The amnesia trope isn’t one of my favorites because it’s a tricky gimic and needs careful handling. When done poorly, it can be uncomfortable to read, as it can easily turn into one character taking advantage of the other. However, when done well, it adds a dash of mystery and becomes more of a story about a character finding out the truth about themselves, a truth they might not otherwise have had the courage to discover.
Isra is a Bedouin. He has, as is required of all of the men of his tribe, spent two years in the army. He is living in the desert because he loves it — the simplicity, the freedom, and the connection it gives him to his god. He lives with his brother and his brother’s wives and children. His brother would dearly love to see Isra married, not because they need more children (though that’s always a plus), but because he wants Isra to have someone to love him. It’s part of why they go to Qena; one, to sell goats and sheep and two, to get Isra a wife.
Isra may not be complex, but he’s far from simple. His mother was a desert shaman who left after he was born, though neither his brother, his father’s other wives, nor his tribe have ever shown him anything but love an affection. It’s in part due to this that Isra is able to share that love with others, most notably, the being called Flicker, who happens to be an arafrit — djinn, ifrit, genie — who would, if asked, grant Isra almost any wish. The only thing Isra has ever asked Flicker for, though, his is friendship.
Janan is uncertain if he’s a good man or a bad one. He knows he can read, and loves to read, he knows that he came from a soft living, as his feet — over the month of living on the streets of Qena — have toughened up from walking barefoot over sand and stone. He’s miserable, but still determined to hang on as long as he can. When he meets Isra there’s obviously a strong attraction and Janan is willing to work hard to make himself not only useful, but worthy of the friendship Isra and his brother are offering him.

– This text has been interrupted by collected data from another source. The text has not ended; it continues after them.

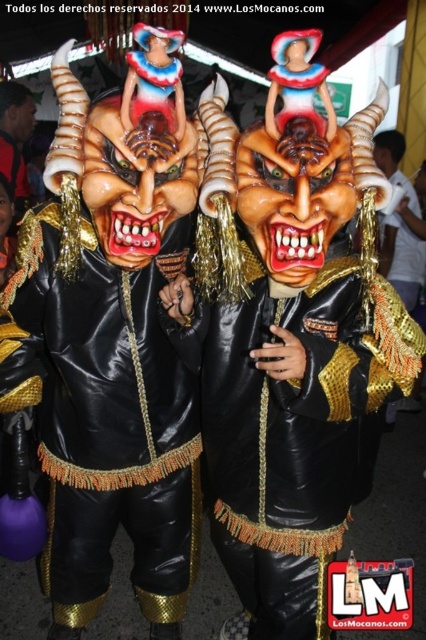 Between black leather mask at center and shiny black leather mask at center, which one has less height?

With less height is shiny black leather mask at center.

Does black leather mask at center have a greater width compared to shiny black leather mask at center?

In fact, black leather mask at center might be narrower than shiny black leather mask at center.

Is point (72, 529) positioned before point (287, 525)?

No, it is not.

Find the location of `black leather mask at center`. black leather mask at center is located at coordinates (104, 417). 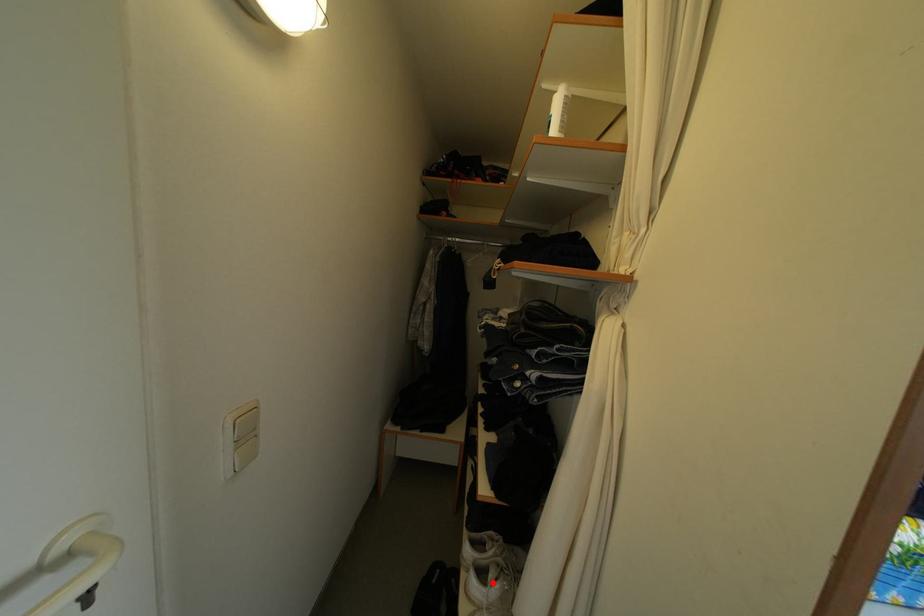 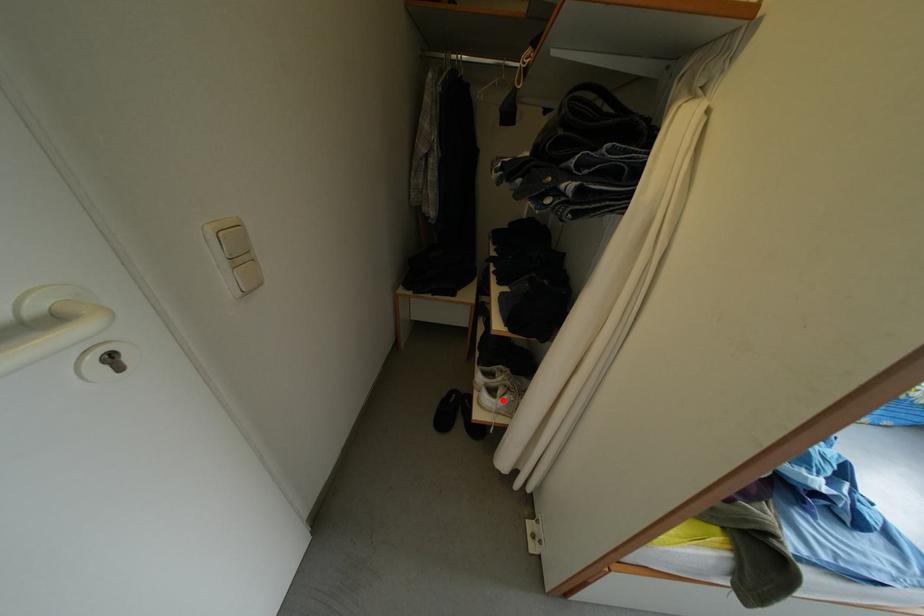 I am providing you with two images of the same scene from different viewpoints. A red point is marked on the first image and another point is marked on the second image. Is the marked point in image1 the same physical position as the marked point in image2?

Yes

I don’t want to give away the plot too much, but there are parts of this book that are so well handled I think they deserve a mention. Isra wants Janan, and Janan wants him, but Isra won’t even kiss him because there might be someone in Janan’s life — a wife, a girlfriend, maybe even a boyfriend — and it would be wrong to cause them pain. Isra isn’t going to take advantage of Janan like that, even if they both wish him to. When Flicker grants Janan some small glimpse at his lost memories, Janan is able to reassure both Isra and himself that there’s no one else in his life. Only at that time do they kiss, and more than kiss. It’s sweet, it’s honorable, and kind of romantic.
The second part that really made me appreciate this book was the ending. When Janan’s memories come back and he and Isra have to face the future, Janan doesn’t ask Isra to give up his life for him any more than Isra would ask Janan to give up his life. Instead, they work to find a way for both of them to have what they want. Sometimes in the desert, sometimes not; sometimes together, sometimes apart; but always as equals as well as lovers. I loved the ending. Neither character lessened themselves or made the other lesser for their own benefit.
This is a quick, light story that is both well written and entertaining. The world building is a little lacking; while there’s much detail about the desert, the arafrit, the city, and Janan’s world are only sketched in. Neither character either grows or changes; they start as good men, and end the same. It’s a perfect read if you’re in the mood for a fun story with a sweet happily ever after and absolutely no angst in sight.
A review copy of this book was provided by Dreamspinner Press.